All Saints: Royal Concert Hall, Nottingham

Girl Power cut

I HAD EXPECTED sneering teenagers, chewing gum and surreptitiously eyeing up each other’s khaki chic. Instead, I find myself in the foyer, knee-deep in six-year-old girls wearing butterfly dips and Mothercare combat pants, whining at their mothers for posters and T-shirts. Here and there, small groups of adolescents are trying their best to look cool, but there is panic in their eyes.

As showtime nears, you can hear the same question being asked: “Are you sure you don’t want to go the loo?” The atmosphere is more panto than pop gig. The seats next to mine are colonised by three little blonde sisters, who bounce around excitedly, burping, squealing and cheering the closed curtains. “What’s your favourite song?” I ask, but they just blush and chew their sleeves. To my horror, their mother glares over at me like I’m some kind of paedophile. Then the lights go down, and the little girls scream.

I wasn’t alone an expecting an older, more discerning crowd for All Saints. When I spoke to a friendly but harassed-sounding Natalie Appleton on the phone earlier in the day, she expressed mild concern at the extreme youth of some of the audiences they’d already encountered on this small theatre tour (a warm up for the arena shows in the summer). “Hull was good, more older people, but there have been a lot of kids, which is worrying because our shows can be a bit… y’know, raunchy,” sighed Appleton, the mother of a seven-year-old girl herself. I got the impression that she, and the other Saints, are somewhat miffed at their sudden expulsion from the hip zone of popular culture.

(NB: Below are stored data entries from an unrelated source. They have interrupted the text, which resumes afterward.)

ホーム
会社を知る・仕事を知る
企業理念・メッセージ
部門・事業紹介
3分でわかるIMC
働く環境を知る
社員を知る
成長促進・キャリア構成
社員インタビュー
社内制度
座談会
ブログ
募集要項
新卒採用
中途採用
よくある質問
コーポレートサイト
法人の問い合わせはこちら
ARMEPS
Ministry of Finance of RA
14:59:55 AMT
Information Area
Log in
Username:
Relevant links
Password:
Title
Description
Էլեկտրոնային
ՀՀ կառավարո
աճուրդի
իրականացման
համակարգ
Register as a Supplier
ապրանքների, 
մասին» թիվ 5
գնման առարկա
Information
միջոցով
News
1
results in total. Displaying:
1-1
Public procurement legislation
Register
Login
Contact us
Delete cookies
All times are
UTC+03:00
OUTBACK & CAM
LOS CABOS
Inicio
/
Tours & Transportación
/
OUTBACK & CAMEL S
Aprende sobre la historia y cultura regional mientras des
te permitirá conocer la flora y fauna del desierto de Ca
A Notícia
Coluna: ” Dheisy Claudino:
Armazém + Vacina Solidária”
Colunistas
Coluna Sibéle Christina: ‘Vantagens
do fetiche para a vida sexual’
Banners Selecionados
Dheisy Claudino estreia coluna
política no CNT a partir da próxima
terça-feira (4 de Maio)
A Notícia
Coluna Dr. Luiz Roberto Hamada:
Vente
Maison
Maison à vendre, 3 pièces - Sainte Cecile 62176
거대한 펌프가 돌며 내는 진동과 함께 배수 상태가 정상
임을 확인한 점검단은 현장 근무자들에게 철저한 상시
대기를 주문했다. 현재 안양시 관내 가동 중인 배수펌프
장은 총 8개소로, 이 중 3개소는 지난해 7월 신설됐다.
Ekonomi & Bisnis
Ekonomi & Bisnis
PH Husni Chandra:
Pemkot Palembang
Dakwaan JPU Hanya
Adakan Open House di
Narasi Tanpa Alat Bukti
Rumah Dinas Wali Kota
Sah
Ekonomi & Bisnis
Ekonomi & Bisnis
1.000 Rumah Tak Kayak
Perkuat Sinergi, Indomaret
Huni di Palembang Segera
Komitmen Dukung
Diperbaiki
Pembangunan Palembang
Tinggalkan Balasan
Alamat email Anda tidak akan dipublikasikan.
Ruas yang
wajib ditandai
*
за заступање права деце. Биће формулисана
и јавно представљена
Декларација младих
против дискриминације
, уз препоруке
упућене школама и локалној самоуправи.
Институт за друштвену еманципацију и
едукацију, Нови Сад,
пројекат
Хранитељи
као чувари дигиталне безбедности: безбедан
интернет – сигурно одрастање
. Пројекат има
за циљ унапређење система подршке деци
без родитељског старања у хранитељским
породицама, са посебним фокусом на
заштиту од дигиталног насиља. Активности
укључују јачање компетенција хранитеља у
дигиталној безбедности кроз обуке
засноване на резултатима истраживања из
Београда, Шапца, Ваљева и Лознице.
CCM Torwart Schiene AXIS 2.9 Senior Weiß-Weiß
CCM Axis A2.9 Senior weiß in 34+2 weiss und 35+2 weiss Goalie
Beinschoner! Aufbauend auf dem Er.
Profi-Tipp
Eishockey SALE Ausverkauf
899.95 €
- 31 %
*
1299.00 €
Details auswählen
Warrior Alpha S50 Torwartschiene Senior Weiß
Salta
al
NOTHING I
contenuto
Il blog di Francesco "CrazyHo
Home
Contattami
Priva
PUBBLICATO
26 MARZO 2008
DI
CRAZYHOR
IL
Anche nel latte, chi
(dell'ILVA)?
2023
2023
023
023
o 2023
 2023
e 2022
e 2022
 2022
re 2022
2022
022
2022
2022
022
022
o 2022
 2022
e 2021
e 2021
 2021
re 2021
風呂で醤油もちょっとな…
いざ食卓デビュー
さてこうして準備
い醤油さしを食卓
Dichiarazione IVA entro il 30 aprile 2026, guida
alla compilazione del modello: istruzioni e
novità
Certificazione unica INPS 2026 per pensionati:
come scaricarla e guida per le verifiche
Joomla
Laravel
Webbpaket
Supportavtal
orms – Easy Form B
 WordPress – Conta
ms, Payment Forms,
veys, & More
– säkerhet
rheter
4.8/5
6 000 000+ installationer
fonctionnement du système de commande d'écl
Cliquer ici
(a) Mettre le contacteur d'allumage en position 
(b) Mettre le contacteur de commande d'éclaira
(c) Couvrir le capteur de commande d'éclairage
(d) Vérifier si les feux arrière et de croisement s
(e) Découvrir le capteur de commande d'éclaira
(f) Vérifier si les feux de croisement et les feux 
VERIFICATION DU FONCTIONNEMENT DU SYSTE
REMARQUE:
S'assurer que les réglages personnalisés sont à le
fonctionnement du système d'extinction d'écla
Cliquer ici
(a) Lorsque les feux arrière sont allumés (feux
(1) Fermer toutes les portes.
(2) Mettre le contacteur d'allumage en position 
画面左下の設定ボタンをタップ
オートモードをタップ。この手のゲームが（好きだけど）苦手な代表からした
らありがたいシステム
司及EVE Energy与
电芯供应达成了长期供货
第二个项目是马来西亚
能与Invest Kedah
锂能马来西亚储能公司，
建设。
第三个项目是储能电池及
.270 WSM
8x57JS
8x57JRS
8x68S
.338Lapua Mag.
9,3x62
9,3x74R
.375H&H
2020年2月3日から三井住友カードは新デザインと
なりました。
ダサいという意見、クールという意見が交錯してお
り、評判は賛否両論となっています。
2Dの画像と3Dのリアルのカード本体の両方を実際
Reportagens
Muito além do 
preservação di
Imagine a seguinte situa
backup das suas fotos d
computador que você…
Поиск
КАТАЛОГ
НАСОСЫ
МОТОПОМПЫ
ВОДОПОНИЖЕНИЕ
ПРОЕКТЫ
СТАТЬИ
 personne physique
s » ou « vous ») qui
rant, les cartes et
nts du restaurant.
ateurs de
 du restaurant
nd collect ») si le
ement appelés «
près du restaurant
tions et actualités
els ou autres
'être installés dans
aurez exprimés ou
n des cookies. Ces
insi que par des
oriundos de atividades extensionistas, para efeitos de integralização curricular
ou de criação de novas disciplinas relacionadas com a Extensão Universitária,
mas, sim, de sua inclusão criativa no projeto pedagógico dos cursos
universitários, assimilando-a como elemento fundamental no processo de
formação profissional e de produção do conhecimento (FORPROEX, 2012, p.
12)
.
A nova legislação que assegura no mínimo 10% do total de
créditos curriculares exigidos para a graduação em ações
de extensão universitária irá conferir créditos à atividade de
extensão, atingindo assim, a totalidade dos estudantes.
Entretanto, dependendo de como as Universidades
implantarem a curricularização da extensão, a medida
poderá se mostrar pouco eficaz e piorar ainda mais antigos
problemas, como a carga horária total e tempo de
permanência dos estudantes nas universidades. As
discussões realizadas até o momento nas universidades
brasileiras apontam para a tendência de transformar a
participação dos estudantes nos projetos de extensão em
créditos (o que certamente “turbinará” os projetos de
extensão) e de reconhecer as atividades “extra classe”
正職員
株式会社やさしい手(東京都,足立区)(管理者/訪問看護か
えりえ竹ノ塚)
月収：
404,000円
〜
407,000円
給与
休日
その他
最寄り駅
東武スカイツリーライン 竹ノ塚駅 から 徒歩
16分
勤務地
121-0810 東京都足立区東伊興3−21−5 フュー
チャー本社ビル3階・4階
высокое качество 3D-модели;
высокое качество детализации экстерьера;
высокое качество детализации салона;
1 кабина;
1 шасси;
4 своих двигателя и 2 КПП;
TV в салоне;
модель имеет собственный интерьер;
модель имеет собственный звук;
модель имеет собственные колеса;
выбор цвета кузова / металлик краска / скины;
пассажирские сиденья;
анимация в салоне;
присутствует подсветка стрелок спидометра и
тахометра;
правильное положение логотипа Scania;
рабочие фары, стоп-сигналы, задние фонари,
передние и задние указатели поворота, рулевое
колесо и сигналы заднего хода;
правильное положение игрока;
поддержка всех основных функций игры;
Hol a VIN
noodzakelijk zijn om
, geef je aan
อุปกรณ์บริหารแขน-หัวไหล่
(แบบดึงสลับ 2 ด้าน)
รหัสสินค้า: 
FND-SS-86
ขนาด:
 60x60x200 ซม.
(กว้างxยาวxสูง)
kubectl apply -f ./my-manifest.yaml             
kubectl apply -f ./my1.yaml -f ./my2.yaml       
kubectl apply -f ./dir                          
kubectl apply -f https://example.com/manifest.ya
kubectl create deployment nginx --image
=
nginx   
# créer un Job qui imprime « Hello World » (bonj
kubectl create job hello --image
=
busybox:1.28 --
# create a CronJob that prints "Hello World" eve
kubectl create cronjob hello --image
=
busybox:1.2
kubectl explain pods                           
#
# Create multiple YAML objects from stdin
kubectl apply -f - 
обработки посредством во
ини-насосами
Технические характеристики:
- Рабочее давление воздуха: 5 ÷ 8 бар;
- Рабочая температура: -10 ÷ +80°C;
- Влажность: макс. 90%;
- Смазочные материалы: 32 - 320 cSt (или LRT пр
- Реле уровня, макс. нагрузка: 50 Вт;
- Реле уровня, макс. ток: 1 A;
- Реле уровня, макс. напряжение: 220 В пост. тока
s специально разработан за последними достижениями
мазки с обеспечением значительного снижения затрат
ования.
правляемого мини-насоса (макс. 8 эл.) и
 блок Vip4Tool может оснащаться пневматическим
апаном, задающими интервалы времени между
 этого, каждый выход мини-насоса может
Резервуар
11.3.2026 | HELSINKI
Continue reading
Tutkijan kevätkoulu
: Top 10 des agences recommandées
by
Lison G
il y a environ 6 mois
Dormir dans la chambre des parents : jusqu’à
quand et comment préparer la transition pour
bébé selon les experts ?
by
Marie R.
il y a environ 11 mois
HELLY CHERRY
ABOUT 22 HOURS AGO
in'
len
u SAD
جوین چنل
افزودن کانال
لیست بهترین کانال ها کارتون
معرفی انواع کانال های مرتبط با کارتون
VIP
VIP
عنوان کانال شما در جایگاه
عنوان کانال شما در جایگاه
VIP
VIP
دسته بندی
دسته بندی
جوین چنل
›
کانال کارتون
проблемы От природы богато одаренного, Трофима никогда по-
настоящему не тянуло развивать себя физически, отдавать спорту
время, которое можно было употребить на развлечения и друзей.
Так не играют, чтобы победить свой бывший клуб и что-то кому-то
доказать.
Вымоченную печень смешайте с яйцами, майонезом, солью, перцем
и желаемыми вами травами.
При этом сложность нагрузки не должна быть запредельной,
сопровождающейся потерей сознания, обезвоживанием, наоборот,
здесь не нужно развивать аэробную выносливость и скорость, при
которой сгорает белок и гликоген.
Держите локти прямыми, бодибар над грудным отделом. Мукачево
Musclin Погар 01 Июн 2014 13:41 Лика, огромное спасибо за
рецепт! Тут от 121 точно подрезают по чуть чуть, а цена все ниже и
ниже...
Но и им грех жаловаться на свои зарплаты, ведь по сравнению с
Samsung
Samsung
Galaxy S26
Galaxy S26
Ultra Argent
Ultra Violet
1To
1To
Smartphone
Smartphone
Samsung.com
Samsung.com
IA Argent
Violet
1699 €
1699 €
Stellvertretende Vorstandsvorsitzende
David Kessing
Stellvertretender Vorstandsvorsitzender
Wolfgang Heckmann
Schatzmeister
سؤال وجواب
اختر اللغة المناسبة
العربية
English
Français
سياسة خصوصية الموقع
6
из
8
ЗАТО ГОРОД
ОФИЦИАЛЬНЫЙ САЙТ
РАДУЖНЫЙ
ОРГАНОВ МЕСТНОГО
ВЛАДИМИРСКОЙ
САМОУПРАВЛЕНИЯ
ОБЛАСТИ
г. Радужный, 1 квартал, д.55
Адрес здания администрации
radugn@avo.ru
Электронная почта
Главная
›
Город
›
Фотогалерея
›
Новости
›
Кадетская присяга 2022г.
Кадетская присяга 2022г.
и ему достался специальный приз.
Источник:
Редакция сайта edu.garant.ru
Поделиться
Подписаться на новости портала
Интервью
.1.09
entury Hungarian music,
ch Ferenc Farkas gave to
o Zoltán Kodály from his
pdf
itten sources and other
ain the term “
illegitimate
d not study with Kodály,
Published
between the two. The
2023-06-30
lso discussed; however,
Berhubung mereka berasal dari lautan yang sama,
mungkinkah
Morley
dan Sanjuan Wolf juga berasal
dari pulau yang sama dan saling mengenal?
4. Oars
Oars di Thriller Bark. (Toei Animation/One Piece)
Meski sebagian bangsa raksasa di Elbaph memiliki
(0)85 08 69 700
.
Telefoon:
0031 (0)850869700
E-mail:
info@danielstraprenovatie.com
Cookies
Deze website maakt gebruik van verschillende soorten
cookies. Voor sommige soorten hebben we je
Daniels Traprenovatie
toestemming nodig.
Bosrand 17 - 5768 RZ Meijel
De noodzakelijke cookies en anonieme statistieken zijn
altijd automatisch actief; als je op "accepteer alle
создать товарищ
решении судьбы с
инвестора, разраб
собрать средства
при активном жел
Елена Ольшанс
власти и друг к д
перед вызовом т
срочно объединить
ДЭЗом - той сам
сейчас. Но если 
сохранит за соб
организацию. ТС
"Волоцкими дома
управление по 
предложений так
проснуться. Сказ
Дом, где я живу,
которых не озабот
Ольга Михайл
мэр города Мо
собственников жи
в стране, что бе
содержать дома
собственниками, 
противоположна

It had all started so well in 1997, with the irresistibly smooth off-black funk of ‘Never Ever’ garnering commercial success, Brit awards and critical acclaim. For a while, the mouthy girl band in the low-slung combat pants could do no wrong. They were seen by many as a refreshing, streetwise, organic alternative to the omnipresent, ruthlessly commercial Spice Girls. Personally, I still preferred the mocked, untrendy Spices. They were just so silly and sweet and real All Saints, for all their laddishness, seemed a bit sterile, smug, pickled in their own cool.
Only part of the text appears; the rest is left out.